Joseph-Narcisse Dupuis entreprend ses études au collège Masson de Terrebonne, dans le Bas-Canada. Après la mort de son père en 1864, il s’établit à Montréal avec sa famille. C’est probablement à partir de ce moment qu’il fréquente l’académie commerciale catholique de Montréal. Son frère aîné, Joseph-Nazaire*, fonde en 1868 un magasin de nouveautés au coin des rues Sainte-Catherine et Montcalm. L’entreprise, connue sous le nom de J. N. et J. O. Dupuis vers 1871, revêt un caractère familial, car les frères Dupuis s’y investissent tôt. À l’instar de ses frères plus âgés, Joseph-Narcisse y travaille très jeune, dans son cas dès 14 ans. Après un intermède durant lequel il occupe un emploi à l’épicerie de gros et de détail D. Masson et Compagnie [V. Marc-Damase Masson*] (probablement entre 1875 et 1880), il devient en 1882, en même temps que son frère Alexis, un des associés du commerce désigné Dupuis Frères depuis 1877. Ces derniers se joignent à leurs frères Joseph-Odilon et Louis-Napoléon, qui ont pris le relais de la direction du magasin à la mort de leur aîné Joseph-Nazaire, en 1876. Toujours en 1882, l’entreprise est relocalisée à son emplacement définitif, au coin des rues Sainte-Catherine et Saint-André.
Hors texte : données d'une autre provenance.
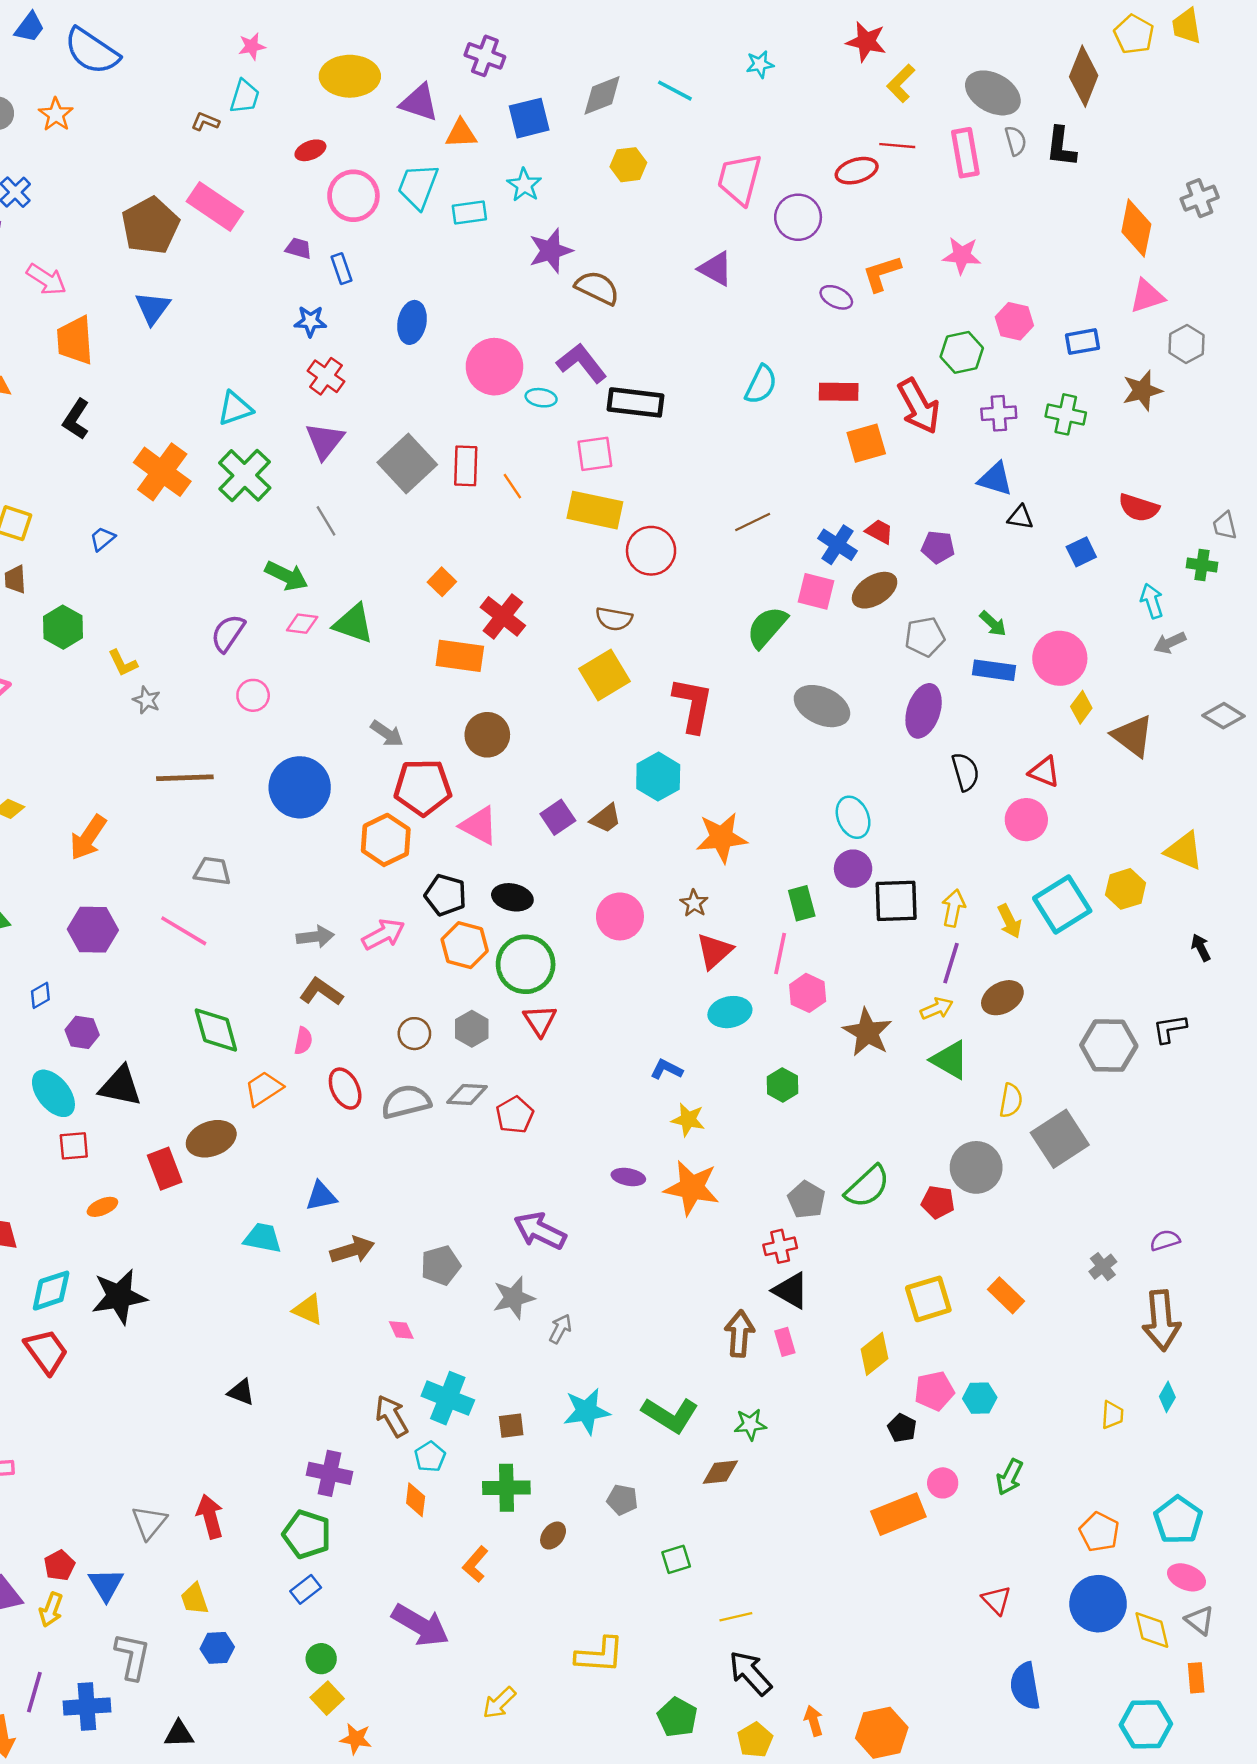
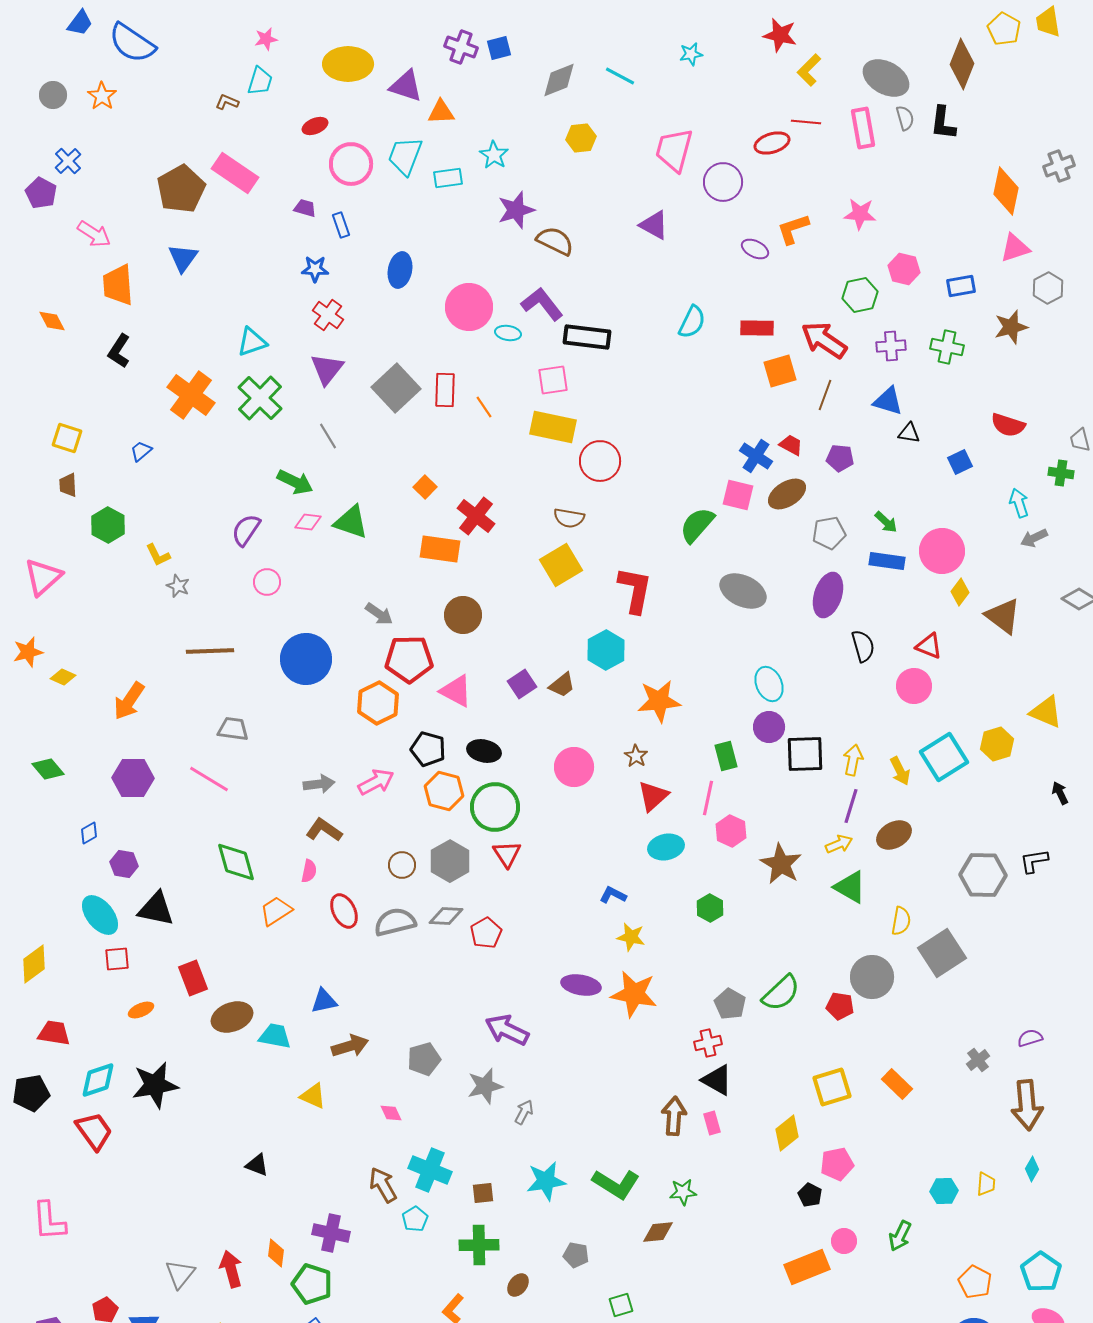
blue square: (529, 118) -> (499, 48), moved, size x0.7
red arrow: (919, 406) -> (824, 340), turned 153
brown line: (753, 522) -> (825, 395), moved, turned -44
gray hexagon: (472, 1029) -> (450, 861), size x1.4
brown ellipse: (211, 1139) -> (232, 1017), moved
purple ellipse: (628, 1177) -> (581, 985), size x1.4
cyan hexagon: (980, 1398) -> (944, 1191), moved
orange diamond: (416, 1500) -> (276, 1253), moved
Le 11 novembre 1897, Joseph-Narcisse devient l’unique propriétaire de Dupuis Frères. Grâce à lui, la firme bénéficiera d’une expansion sans précédent et se transformera en un grand magasin canadien-français. En effet, entre 1897 et 1900, Dupuis achète des commerces avoisinants pour accroître la superficie du magasin, dont les « nombreux stocks de toutes natures couvrent maintenant [...] 62,000 pieds au lieu de 28,000 », selon un article publié dans la Presse le 8 décembre 1900. Le nombre d’employés passe de 75 à 225, tandis que le chiffre d’affaires augmente de 150 %. On entreprend d’importantes rénovations et on multiplie les rayons (meubles, cuisine et salle à manger, mercerie, vêtements, bijouterie). Tout est mis en œuvre pour faire de Dupuis Frères un grand magasin comparable à Henry Morgan and Company Limited [V. Henry Morgan*] ou Eaton [V. sir John Craig Eaton* ; Timothy Eaton*] : modernité des installations, insistance sur la publicité et la décoration, nouvelles techniques de gestion des ressources humaines. En 1904, le magasin occupe une superficie de 85 000 pieds carrés et compte près de 400 employés ; depuis 1897, le chiffre d’affaires a alors augmenté de 300 %.
En mars 1908, Dupuis constitue sa compagnie en corporation au fédéral sous le nom de Dupuis Frères (Limitée) avec un capital-actions de 500 000 $ ; il prend le titre de président et poursuit l’expansion amorcée une décennie plus tôt. Entre 1910 et 1915, l’entreprise ajoute les rayons de l’électroménager, de la librairie, des articles de piété, de la viande et des légumes, des phonographes et des fourrures. En 1911, Armand-Joseph Dugal devient directeur-gérant du magasin. Son engagement semble déterminant, car, en trois ans, le chiffre d’affaires annuel augmente considérablement en passant de 493 012 $ à 1 413 513 $. On lui attribue par ailleurs le slogan évocateur le Magasin du peuple.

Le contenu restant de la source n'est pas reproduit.